You’d be wrong yet again. According to an NYU promotional news release, the class of 2026 represents the university’s most selective class yet, with a mere 12% of applicants qualifying (the College of Arts and Sciences, which hosts the biology major, had an even lower acceptance rate at 7%). Its median SAT score? 1550, representing the 99th percentile of test-takers — in other words, the cream of the crop.

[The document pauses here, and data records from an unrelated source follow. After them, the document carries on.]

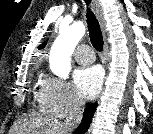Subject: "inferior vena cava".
Listing matches in <instances>:
<instances>
[{
    "label": "inferior vena cava",
    "instance_id": "1",
    "mask_svg": "<svg viewBox=\"0 0 153 134\" xmlns=\"http://www.w3.org/2000/svg\"><path fill=\"white\" fill-rule=\"evenodd\" d=\"M84 104V101L80 98L76 97L73 100L71 111L63 123V130L65 134L77 128L83 116Z\"/></svg>",
    "mask_w": 153,
    "mask_h": 134
}]
</instances>
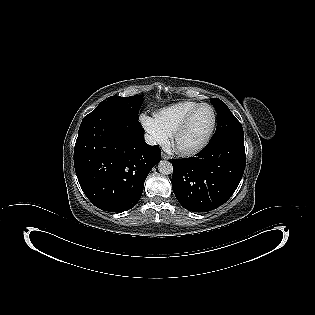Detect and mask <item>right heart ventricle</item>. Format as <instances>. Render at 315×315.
<instances>
[{
	"label": "right heart ventricle",
	"mask_w": 315,
	"mask_h": 315,
	"mask_svg": "<svg viewBox=\"0 0 315 315\" xmlns=\"http://www.w3.org/2000/svg\"><path fill=\"white\" fill-rule=\"evenodd\" d=\"M198 104L199 102L191 100L180 101L160 109L154 117L164 131L172 135L183 118Z\"/></svg>",
	"instance_id": "right-heart-ventricle-1"
}]
</instances>
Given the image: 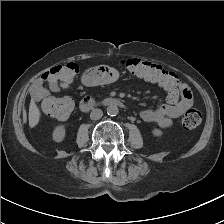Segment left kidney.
Listing matches in <instances>:
<instances>
[{
    "label": "left kidney",
    "mask_w": 224,
    "mask_h": 224,
    "mask_svg": "<svg viewBox=\"0 0 224 224\" xmlns=\"http://www.w3.org/2000/svg\"><path fill=\"white\" fill-rule=\"evenodd\" d=\"M151 134L154 137L161 139L163 136V131L159 128H153V129H151Z\"/></svg>",
    "instance_id": "left-kidney-1"
}]
</instances>
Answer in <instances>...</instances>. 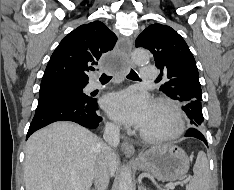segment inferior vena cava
<instances>
[{
  "mask_svg": "<svg viewBox=\"0 0 234 190\" xmlns=\"http://www.w3.org/2000/svg\"><path fill=\"white\" fill-rule=\"evenodd\" d=\"M103 138L105 143L100 146V153L94 173L95 190H106L109 184L110 160L115 155L114 148L120 142V128L117 124L107 123L105 125Z\"/></svg>",
  "mask_w": 234,
  "mask_h": 190,
  "instance_id": "1",
  "label": "inferior vena cava"
}]
</instances>
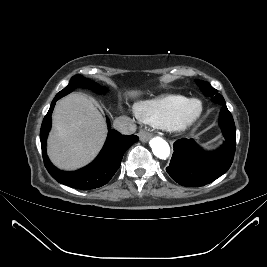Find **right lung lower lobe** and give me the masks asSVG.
Instances as JSON below:
<instances>
[{
    "label": "right lung lower lobe",
    "mask_w": 267,
    "mask_h": 267,
    "mask_svg": "<svg viewBox=\"0 0 267 267\" xmlns=\"http://www.w3.org/2000/svg\"><path fill=\"white\" fill-rule=\"evenodd\" d=\"M58 99L60 98L55 97L52 101L50 109L44 117L40 131L45 167L50 175L59 183L73 188L90 190L107 184L120 167L125 151L137 142L139 138L135 135H121L116 130L110 129V123L107 119L109 129L108 137L97 158L80 170L74 172L61 171L50 162L46 154V139L51 128V114Z\"/></svg>",
    "instance_id": "obj_1"
}]
</instances>
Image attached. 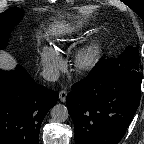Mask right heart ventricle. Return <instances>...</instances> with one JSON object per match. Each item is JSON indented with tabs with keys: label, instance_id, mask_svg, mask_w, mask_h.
<instances>
[{
	"label": "right heart ventricle",
	"instance_id": "obj_1",
	"mask_svg": "<svg viewBox=\"0 0 144 144\" xmlns=\"http://www.w3.org/2000/svg\"><path fill=\"white\" fill-rule=\"evenodd\" d=\"M78 31H79V28H78V27H72V28L69 30L70 34H74V33L78 32ZM62 41H65V40H62Z\"/></svg>",
	"mask_w": 144,
	"mask_h": 144
}]
</instances>
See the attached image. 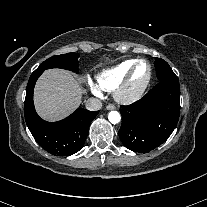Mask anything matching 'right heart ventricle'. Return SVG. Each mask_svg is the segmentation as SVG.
I'll use <instances>...</instances> for the list:
<instances>
[{
	"instance_id": "right-heart-ventricle-1",
	"label": "right heart ventricle",
	"mask_w": 207,
	"mask_h": 207,
	"mask_svg": "<svg viewBox=\"0 0 207 207\" xmlns=\"http://www.w3.org/2000/svg\"><path fill=\"white\" fill-rule=\"evenodd\" d=\"M134 61V59L125 60L110 69L101 71L96 76L98 87L103 91L114 90L124 79Z\"/></svg>"
}]
</instances>
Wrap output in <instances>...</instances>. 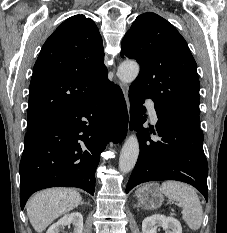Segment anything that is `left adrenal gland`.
I'll return each mask as SVG.
<instances>
[{
  "mask_svg": "<svg viewBox=\"0 0 227 233\" xmlns=\"http://www.w3.org/2000/svg\"><path fill=\"white\" fill-rule=\"evenodd\" d=\"M139 206H140L139 204H138V205H136V207H138V208H139Z\"/></svg>",
  "mask_w": 227,
  "mask_h": 233,
  "instance_id": "1",
  "label": "left adrenal gland"
}]
</instances>
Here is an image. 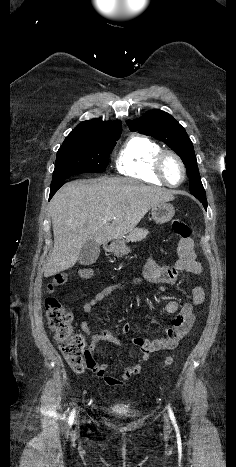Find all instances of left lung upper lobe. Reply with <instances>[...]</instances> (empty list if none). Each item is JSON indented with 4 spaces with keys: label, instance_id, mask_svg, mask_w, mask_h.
Here are the masks:
<instances>
[{
    "label": "left lung upper lobe",
    "instance_id": "1",
    "mask_svg": "<svg viewBox=\"0 0 236 467\" xmlns=\"http://www.w3.org/2000/svg\"><path fill=\"white\" fill-rule=\"evenodd\" d=\"M130 130L153 136L165 142L182 159L193 195H206L198 171L193 144L185 129L168 113L161 110L148 111L143 117L127 121Z\"/></svg>",
    "mask_w": 236,
    "mask_h": 467
}]
</instances>
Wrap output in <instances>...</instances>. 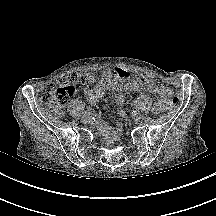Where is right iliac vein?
I'll use <instances>...</instances> for the list:
<instances>
[{"label":"right iliac vein","instance_id":"right-iliac-vein-1","mask_svg":"<svg viewBox=\"0 0 216 216\" xmlns=\"http://www.w3.org/2000/svg\"><path fill=\"white\" fill-rule=\"evenodd\" d=\"M90 120V117L87 114L82 115V121L88 122Z\"/></svg>","mask_w":216,"mask_h":216}]
</instances>
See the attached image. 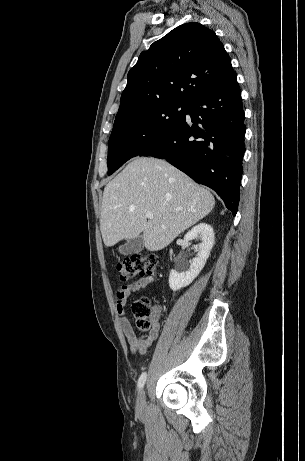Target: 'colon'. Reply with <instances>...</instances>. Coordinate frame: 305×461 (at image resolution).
<instances>
[{"mask_svg": "<svg viewBox=\"0 0 305 461\" xmlns=\"http://www.w3.org/2000/svg\"><path fill=\"white\" fill-rule=\"evenodd\" d=\"M160 259L156 255L135 254L121 260L117 264L120 278L124 281L136 277L153 278L157 275ZM131 311L136 319V326L141 331L152 327V310L147 298L136 300L131 305Z\"/></svg>", "mask_w": 305, "mask_h": 461, "instance_id": "5ec220e1", "label": "colon"}]
</instances>
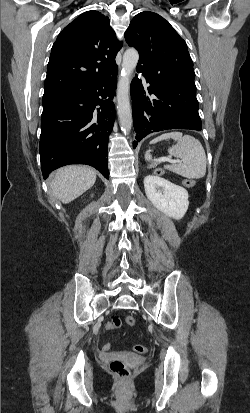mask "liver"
<instances>
[{"label":"liver","instance_id":"6515ba94","mask_svg":"<svg viewBox=\"0 0 250 413\" xmlns=\"http://www.w3.org/2000/svg\"><path fill=\"white\" fill-rule=\"evenodd\" d=\"M95 181L96 172L93 169L87 166L70 165L55 172L50 187L53 195L67 204L90 189Z\"/></svg>","mask_w":250,"mask_h":413}]
</instances>
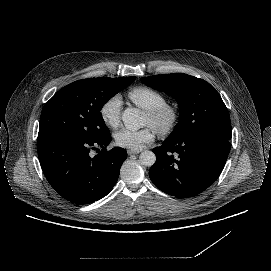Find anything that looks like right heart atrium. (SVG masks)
<instances>
[{
	"mask_svg": "<svg viewBox=\"0 0 271 271\" xmlns=\"http://www.w3.org/2000/svg\"><path fill=\"white\" fill-rule=\"evenodd\" d=\"M122 105V97L119 93L111 95L102 103L99 115L104 124L112 129L120 125Z\"/></svg>",
	"mask_w": 271,
	"mask_h": 271,
	"instance_id": "d8ad5b80",
	"label": "right heart atrium"
}]
</instances>
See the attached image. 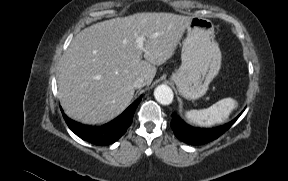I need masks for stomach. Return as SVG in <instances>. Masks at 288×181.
I'll use <instances>...</instances> for the list:
<instances>
[{
  "instance_id": "1",
  "label": "stomach",
  "mask_w": 288,
  "mask_h": 181,
  "mask_svg": "<svg viewBox=\"0 0 288 181\" xmlns=\"http://www.w3.org/2000/svg\"><path fill=\"white\" fill-rule=\"evenodd\" d=\"M181 51L182 64L172 74L179 93L198 99L208 90L221 68V51L214 40V25L206 18L191 17Z\"/></svg>"
}]
</instances>
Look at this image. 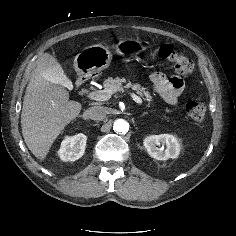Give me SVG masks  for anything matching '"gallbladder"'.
Returning a JSON list of instances; mask_svg holds the SVG:
<instances>
[{"mask_svg": "<svg viewBox=\"0 0 236 236\" xmlns=\"http://www.w3.org/2000/svg\"><path fill=\"white\" fill-rule=\"evenodd\" d=\"M37 61L43 64V67L45 68V73L50 79L57 83L63 82L65 78L64 71L53 56L49 54H43L38 58Z\"/></svg>", "mask_w": 236, "mask_h": 236, "instance_id": "obj_1", "label": "gallbladder"}]
</instances>
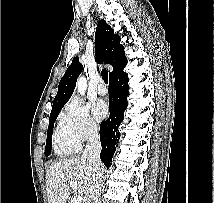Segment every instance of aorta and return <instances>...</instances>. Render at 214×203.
Returning a JSON list of instances; mask_svg holds the SVG:
<instances>
[{"label":"aorta","mask_w":214,"mask_h":203,"mask_svg":"<svg viewBox=\"0 0 214 203\" xmlns=\"http://www.w3.org/2000/svg\"><path fill=\"white\" fill-rule=\"evenodd\" d=\"M76 89L81 95H85L87 89V79L84 76H80L78 78Z\"/></svg>","instance_id":"obj_1"}]
</instances>
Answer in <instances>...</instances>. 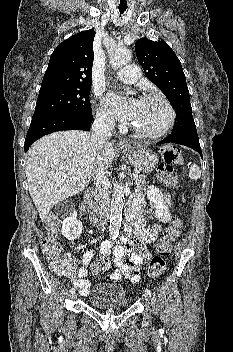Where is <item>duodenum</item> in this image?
I'll return each mask as SVG.
<instances>
[{"label": "duodenum", "mask_w": 233, "mask_h": 352, "mask_svg": "<svg viewBox=\"0 0 233 352\" xmlns=\"http://www.w3.org/2000/svg\"><path fill=\"white\" fill-rule=\"evenodd\" d=\"M85 203L92 215H95L97 213V207L94 202V191L92 189H89L85 193L84 197ZM136 210V204L135 202L129 203L126 209V216L129 217L131 216Z\"/></svg>", "instance_id": "duodenum-1"}]
</instances>
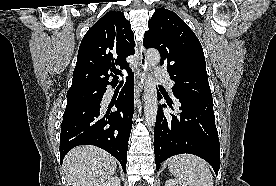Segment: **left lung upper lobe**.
Instances as JSON below:
<instances>
[{
	"mask_svg": "<svg viewBox=\"0 0 276 186\" xmlns=\"http://www.w3.org/2000/svg\"><path fill=\"white\" fill-rule=\"evenodd\" d=\"M144 35V47L156 48L160 64L175 81L176 98H212L202 46L189 26L165 8L155 11Z\"/></svg>",
	"mask_w": 276,
	"mask_h": 186,
	"instance_id": "1",
	"label": "left lung upper lobe"
}]
</instances>
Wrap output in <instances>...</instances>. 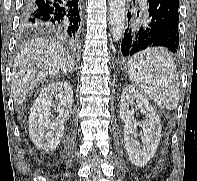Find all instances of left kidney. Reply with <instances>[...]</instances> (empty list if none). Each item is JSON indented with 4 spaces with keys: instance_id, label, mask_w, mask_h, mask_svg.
<instances>
[{
    "instance_id": "left-kidney-1",
    "label": "left kidney",
    "mask_w": 197,
    "mask_h": 181,
    "mask_svg": "<svg viewBox=\"0 0 197 181\" xmlns=\"http://www.w3.org/2000/svg\"><path fill=\"white\" fill-rule=\"evenodd\" d=\"M136 101L141 112L145 114L143 121H137L134 109L131 108ZM120 118L124 122V144L132 164L138 167L145 166L155 155L161 137V123L154 108L149 101L139 93L133 86L129 85L123 89L120 104ZM143 129L144 136L141 137L142 145L136 140L135 130L137 127Z\"/></svg>"
}]
</instances>
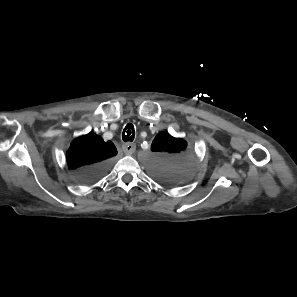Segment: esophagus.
<instances>
[{
	"instance_id": "1",
	"label": "esophagus",
	"mask_w": 297,
	"mask_h": 297,
	"mask_svg": "<svg viewBox=\"0 0 297 297\" xmlns=\"http://www.w3.org/2000/svg\"><path fill=\"white\" fill-rule=\"evenodd\" d=\"M122 149L123 151L125 152V154L127 155H131L134 153L135 149H136V146L134 143H124L122 145Z\"/></svg>"
}]
</instances>
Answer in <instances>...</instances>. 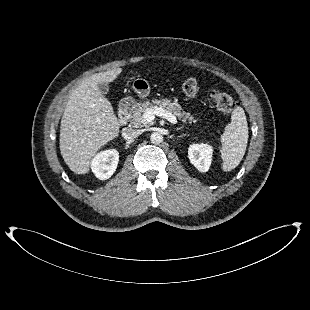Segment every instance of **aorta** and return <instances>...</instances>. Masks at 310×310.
I'll list each match as a JSON object with an SVG mask.
<instances>
[{"instance_id":"obj_1","label":"aorta","mask_w":310,"mask_h":310,"mask_svg":"<svg viewBox=\"0 0 310 310\" xmlns=\"http://www.w3.org/2000/svg\"><path fill=\"white\" fill-rule=\"evenodd\" d=\"M150 140L153 144H160L163 142V136L159 132H154L151 134Z\"/></svg>"}]
</instances>
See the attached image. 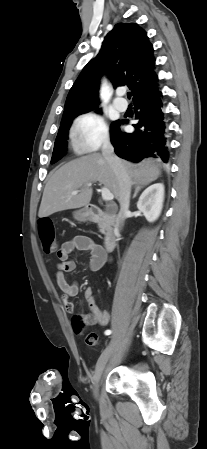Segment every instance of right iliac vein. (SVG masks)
Wrapping results in <instances>:
<instances>
[{
	"label": "right iliac vein",
	"instance_id": "63e3f726",
	"mask_svg": "<svg viewBox=\"0 0 207 449\" xmlns=\"http://www.w3.org/2000/svg\"><path fill=\"white\" fill-rule=\"evenodd\" d=\"M113 346H114V342H110V344L105 348V350L102 352V354L100 355L96 367H95V371L93 374V378H92V383H93V394L95 397H97L98 395V384L99 381L101 379V376L103 374L104 368L106 366V363L112 353L113 350Z\"/></svg>",
	"mask_w": 207,
	"mask_h": 449
}]
</instances>
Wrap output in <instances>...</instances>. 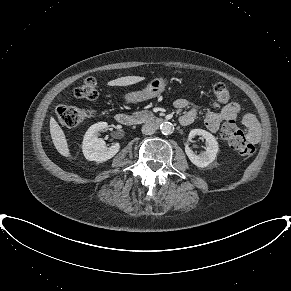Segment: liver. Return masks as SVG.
<instances>
[{"label":"liver","instance_id":"liver-1","mask_svg":"<svg viewBox=\"0 0 291 291\" xmlns=\"http://www.w3.org/2000/svg\"><path fill=\"white\" fill-rule=\"evenodd\" d=\"M145 79V77L141 76H126V77H120L115 80L109 81V86H128L133 85L138 82H141ZM50 134L53 141V144L57 151L64 157L69 156V148L67 144V140L65 137V134L57 121L54 119V117L50 118Z\"/></svg>","mask_w":291,"mask_h":291}]
</instances>
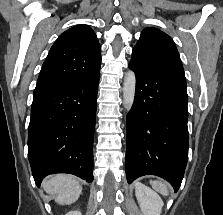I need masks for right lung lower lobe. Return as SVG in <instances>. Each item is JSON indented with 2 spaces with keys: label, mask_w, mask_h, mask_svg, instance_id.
Instances as JSON below:
<instances>
[{
  "label": "right lung lower lobe",
  "mask_w": 223,
  "mask_h": 215,
  "mask_svg": "<svg viewBox=\"0 0 223 215\" xmlns=\"http://www.w3.org/2000/svg\"><path fill=\"white\" fill-rule=\"evenodd\" d=\"M100 69L66 87L34 95L28 158L36 185L53 173L93 181V136Z\"/></svg>",
  "instance_id": "right-lung-lower-lobe-1"
}]
</instances>
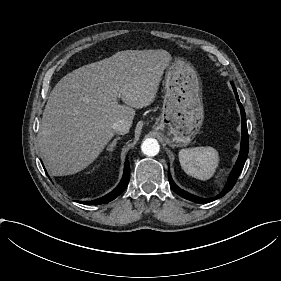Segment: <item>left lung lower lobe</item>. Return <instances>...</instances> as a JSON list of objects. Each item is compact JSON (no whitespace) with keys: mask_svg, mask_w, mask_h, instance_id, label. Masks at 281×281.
Segmentation results:
<instances>
[{"mask_svg":"<svg viewBox=\"0 0 281 281\" xmlns=\"http://www.w3.org/2000/svg\"><path fill=\"white\" fill-rule=\"evenodd\" d=\"M238 105L240 106V110H241V117H242V140H241V149H240V154L239 157L236 161L235 166L233 167L231 174L228 178L227 184L224 187V189L220 192V194H218L217 196L213 197V198H200L197 196H194L192 194H189L187 192H185L184 190H181L172 180L170 172L168 171V178H169V182H170V186L171 188L181 197L193 201L195 203H208L210 201H213L217 198H221L223 197L227 192H229L233 186L235 185L243 167L245 164V161L247 159V155H248V150H249V140H248V131H247V125H246V116H245V111L244 108L242 107V104L240 103L237 91L235 86L232 84Z\"/></svg>","mask_w":281,"mask_h":281,"instance_id":"obj_1","label":"left lung lower lobe"}]
</instances>
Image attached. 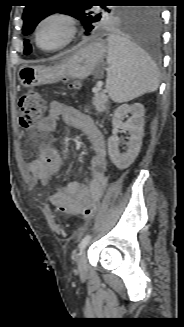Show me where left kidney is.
<instances>
[{
  "label": "left kidney",
  "mask_w": 184,
  "mask_h": 327,
  "mask_svg": "<svg viewBox=\"0 0 184 327\" xmlns=\"http://www.w3.org/2000/svg\"><path fill=\"white\" fill-rule=\"evenodd\" d=\"M131 113L130 119L122 122V118ZM112 126L129 131L130 138L126 153L121 154L118 148V139L116 136L108 138V153L111 161L118 169L128 168L138 156L142 145V137L144 134V107L140 103L131 105H120L115 111L112 118Z\"/></svg>",
  "instance_id": "obj_1"
}]
</instances>
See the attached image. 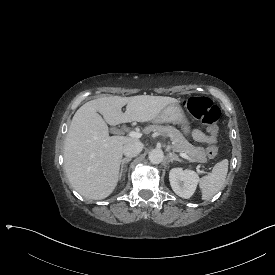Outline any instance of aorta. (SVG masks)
Masks as SVG:
<instances>
[{"mask_svg": "<svg viewBox=\"0 0 275 275\" xmlns=\"http://www.w3.org/2000/svg\"><path fill=\"white\" fill-rule=\"evenodd\" d=\"M163 158H164V153L161 149H153L149 153V160L154 164L162 162Z\"/></svg>", "mask_w": 275, "mask_h": 275, "instance_id": "aorta-1", "label": "aorta"}]
</instances>
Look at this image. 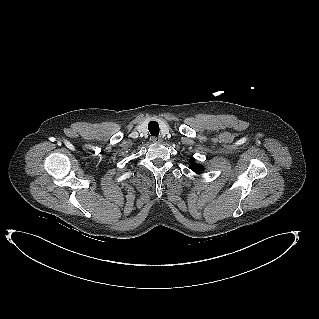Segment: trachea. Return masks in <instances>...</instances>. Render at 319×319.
I'll list each match as a JSON object with an SVG mask.
<instances>
[{"instance_id":"1","label":"trachea","mask_w":319,"mask_h":319,"mask_svg":"<svg viewBox=\"0 0 319 319\" xmlns=\"http://www.w3.org/2000/svg\"><path fill=\"white\" fill-rule=\"evenodd\" d=\"M148 130L152 136L158 137L159 135V124L156 121H151L148 124Z\"/></svg>"}]
</instances>
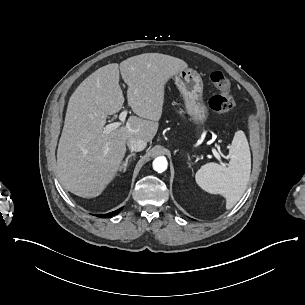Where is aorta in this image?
<instances>
[{
  "label": "aorta",
  "mask_w": 305,
  "mask_h": 305,
  "mask_svg": "<svg viewBox=\"0 0 305 305\" xmlns=\"http://www.w3.org/2000/svg\"><path fill=\"white\" fill-rule=\"evenodd\" d=\"M152 166L156 172L162 173L168 167L167 159L164 156H159L154 159Z\"/></svg>",
  "instance_id": "obj_1"
}]
</instances>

Either we must accept that the top 1% of students in the nation are somehow unworthy of becoming doctors because they cannot reliably identify Lindlar’s reaction, or this system is fundamentally nothing short of a farce. If anything, it seems little more than a game designed to exclude passionate students and minority applicants in the midst of a dire shortage of doctors by testing them on material that one education reformer has called “irrelevant to being a competent physician,” all because of miscalculations 40 years ago. The most ridiculous aspect of all of it is that these students have already categorically proven they belong, persisting through ever-tightening admissions criteria cast on the backdrop of the feverish culture surrounding college admissions. In the end, they are prevented by a single course, even if education experts have been questioning its relevance to medicine itself for decades. Combine all of this with the context of the surge in tuition prices and you have a recipe for the sheer absurdity of our current conception of medical study in America.
It’s clear that this is a serious problem facing our education and medical systems. But, as I have been writing this article, I have had to ask myself the same question over and over: why am I so angry about this? It’s a big problem, sure, and yet even researching this topic spawns a passionate, irrational outrage in me.
I haven’t been entirely honest. I have a personal stake in all of this.
I’m a prospective biology major myself, and I must admit that the stereotypes and jokes about us freshmen are true. They say that a leaf falls from a tree outside Olin Library for every freshman who decides to go premed — frankly, the attendance at my morning General Chemistry lectures is evidence that that’s true. If guessing people’s majors was a test, you could probably get a passing grade by just assuming everyone wants to be a doctor. And while I don’t have any ambitions to become a doctor myself, so many of my friends and peers have chosen that path.
As amusing as the jokes are, though, I can only look on in horror at the incoming wave of premed students. The statistics don’t lie: a large proportion of them will be crushed in the coming semesters. They’ll drop out of their field, utterly disillusioned. They may never regain the confidence they once had. Far too many of them will be underprivileged, and some may be the very first people in their families to go to university. The vast majority could have had successful careers as clinicians. I’ll have to watch as all of them will give up their dream of being a doctor.
I have heard the all-too-frequent rejoinder that “this is just the way things are,” that every freshman gets their dreams broken, one way or another. But that’s what’s so tragic about it all. This isn’t the inevitable consequence of being confronted by harsh reality. This is the inevitable consequence of getting chewed up and spit out by a meaningless game built on an administrative mistake and sustained by the collective delusion that organic chemistry is some inviolable keystone of medical education.
I’m sure I’m being naïve in my preachy, self-righteous “defense” of dreaming. But I think you’d be just as naïve to say that the system is working as it should be, or that the system represents anything close to an ideal education. Students haven’t failed the premed curriculum, nor has the curriculum failed its students — rather, the curriculum itself is a failure.